→ **PROBLEM TO SOLVE**
Provide only the number of lines in the data below that contain the string "amended".

※

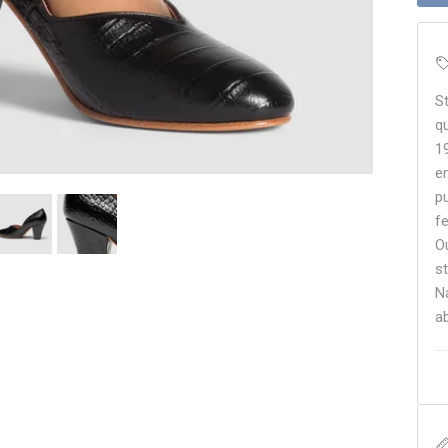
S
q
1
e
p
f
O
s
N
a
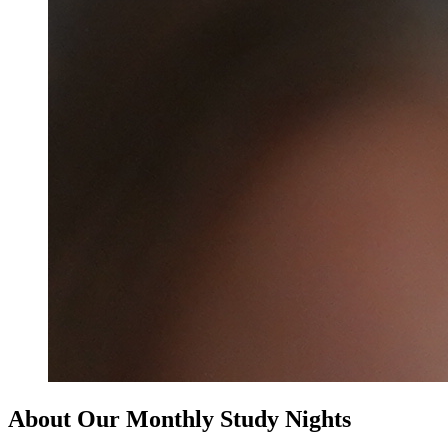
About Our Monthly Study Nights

※

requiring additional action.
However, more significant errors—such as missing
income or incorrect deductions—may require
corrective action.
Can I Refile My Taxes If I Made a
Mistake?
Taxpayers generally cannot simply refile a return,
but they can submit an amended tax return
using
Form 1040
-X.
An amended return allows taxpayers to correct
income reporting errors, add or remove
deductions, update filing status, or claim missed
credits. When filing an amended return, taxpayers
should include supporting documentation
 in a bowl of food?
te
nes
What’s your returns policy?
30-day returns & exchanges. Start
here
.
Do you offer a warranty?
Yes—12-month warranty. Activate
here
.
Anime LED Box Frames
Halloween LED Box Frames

※

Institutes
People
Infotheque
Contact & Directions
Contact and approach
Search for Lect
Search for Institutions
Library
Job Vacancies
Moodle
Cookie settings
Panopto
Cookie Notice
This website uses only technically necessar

※

→ **ANSWER TO THE EXERCISE**
3